**Requirement:** Given the entries below, copy each of them out exactly.

__________

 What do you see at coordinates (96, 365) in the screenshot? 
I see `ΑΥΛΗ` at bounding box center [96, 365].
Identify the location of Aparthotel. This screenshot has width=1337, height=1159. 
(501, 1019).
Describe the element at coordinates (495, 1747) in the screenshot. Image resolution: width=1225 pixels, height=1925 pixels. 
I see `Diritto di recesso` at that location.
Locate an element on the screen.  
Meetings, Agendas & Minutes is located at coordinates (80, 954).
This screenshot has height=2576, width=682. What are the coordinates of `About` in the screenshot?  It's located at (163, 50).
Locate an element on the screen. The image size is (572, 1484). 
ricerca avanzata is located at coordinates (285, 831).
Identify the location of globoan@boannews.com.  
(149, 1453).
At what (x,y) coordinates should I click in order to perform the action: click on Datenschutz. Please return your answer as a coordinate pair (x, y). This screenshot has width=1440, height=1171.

__________

**Answer section:**
 What do you see at coordinates (96, 365) in the screenshot? 
I see `ΑΥΛΗ` at bounding box center [96, 365].
Identify the location of Aparthotel. This screenshot has width=1337, height=1159. 
(501, 1019).
Describe the element at coordinates (495, 1747) in the screenshot. Image resolution: width=1225 pixels, height=1925 pixels. 
I see `Diritto di recesso` at that location.
Locate an element on the screen.  
Meetings, Agendas & Minutes is located at coordinates (80, 954).
This screenshot has height=2576, width=682. What are the coordinates of `About` in the screenshot?  It's located at (163, 50).
Locate an element on the screen. The image size is (572, 1484). 
ricerca avanzata is located at coordinates (285, 831).
Identify the location of globoan@boannews.com.  
(149, 1453).
At what (x,y) coordinates should I click in order to perform the action: click on Datenschutz. Please return your answer as a coordinate pair (x, y). This screenshot has width=1440, height=1171.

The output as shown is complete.